One
Sure, send a sixteen year old girl to a total new continent in the middle of her summer holidays, why don't you?
Honestly, me being the sophisticated, noble person I am, deserved a moment to go make a fuss about it for a good ten minutes at the least. After all, a new high school and new norms and a sudden change really bugged me.
I swear sometimes I felt like Mom's life was like a series of How I Met Your Mother. If abrupt decisions and sudden changes weren't this annoying, they would be pretty much as hilarious as the show.
Who ships you across the whole country of Fiore to land up in a place called Magnolia?
It had been pretty good—my A grades and my girlfriends and the boy I had a crush on and the works. And then smack, I'm dishing out barbecue sauce and chips when Mom comes and goes— "I'm engaged."
And I'm like, "Oh. Okay. Wow."
So she was like, "Honey…" Did all adults have some 'how to look disappointed to blackmail your children' lesson when they turned into parents?
Obviously, then followed the cued gushes and squeals and hugs and 'that's fab!'s. Ever since Jude had died, Mom had been into things, but never really in it. Her whole life seemed to cling to that little part Jude left behind. That was until she met Allen at work—she worked for the newspaper—and there she was.

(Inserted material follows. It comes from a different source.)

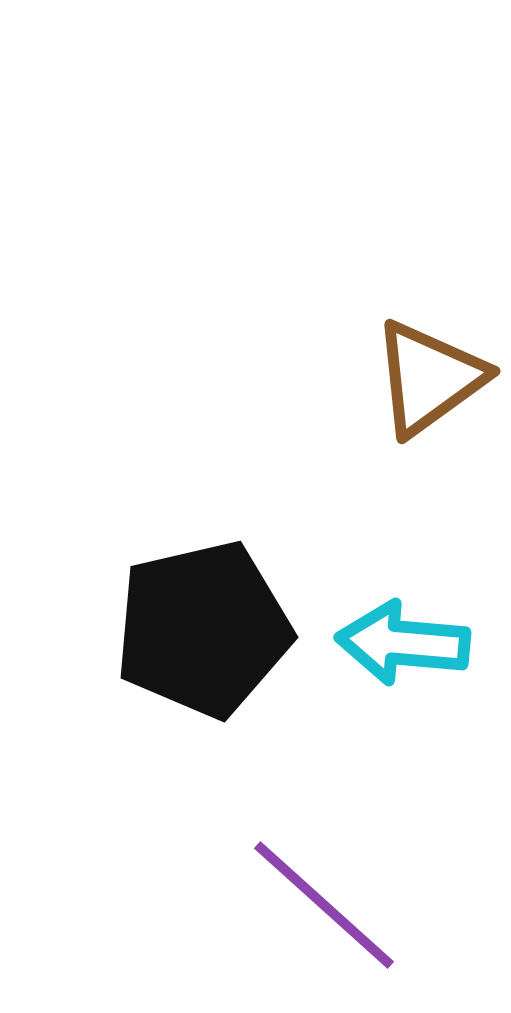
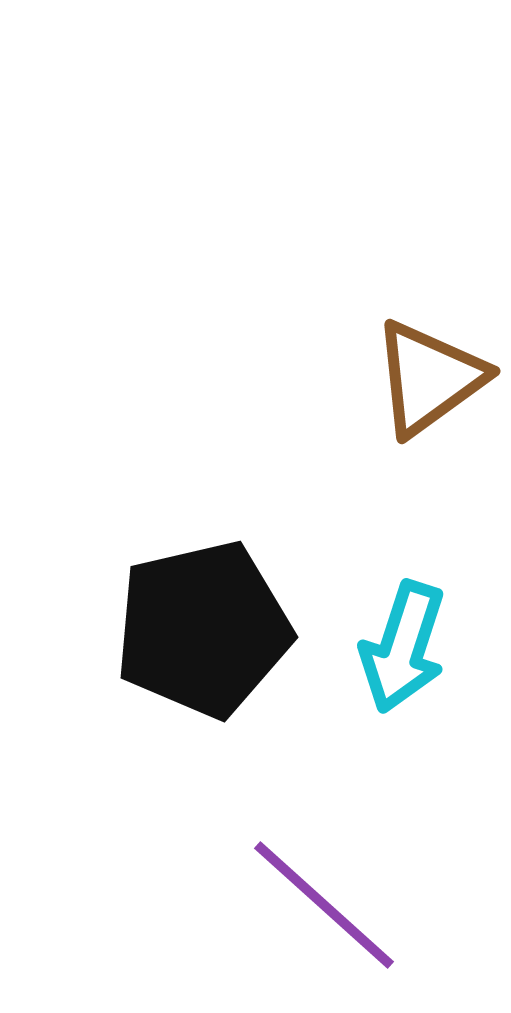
cyan arrow: moved 4 px down; rotated 77 degrees counterclockwise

I really didn't have problems with Allen. He was pretty great to me, and had a funny side to him. And well, yeah. He made Mom happy for the whole of two years they were together, but the hot summer's evening when Mom broke the news, I can't say I was thrilled.
It was kind of hard to say goodbye to Levy. And to Pop, that was the nickname for our English teacher who was basically an old dear. And to the house and my room and the promenade and streets and the unwanted beetle on my windowsill who had just begun to grow on me.
So I was stuck staring at Mom and Allen's delighted faces at the airport. My dad's children—seventeen year old Adam and fifteen year old Zane—were not there.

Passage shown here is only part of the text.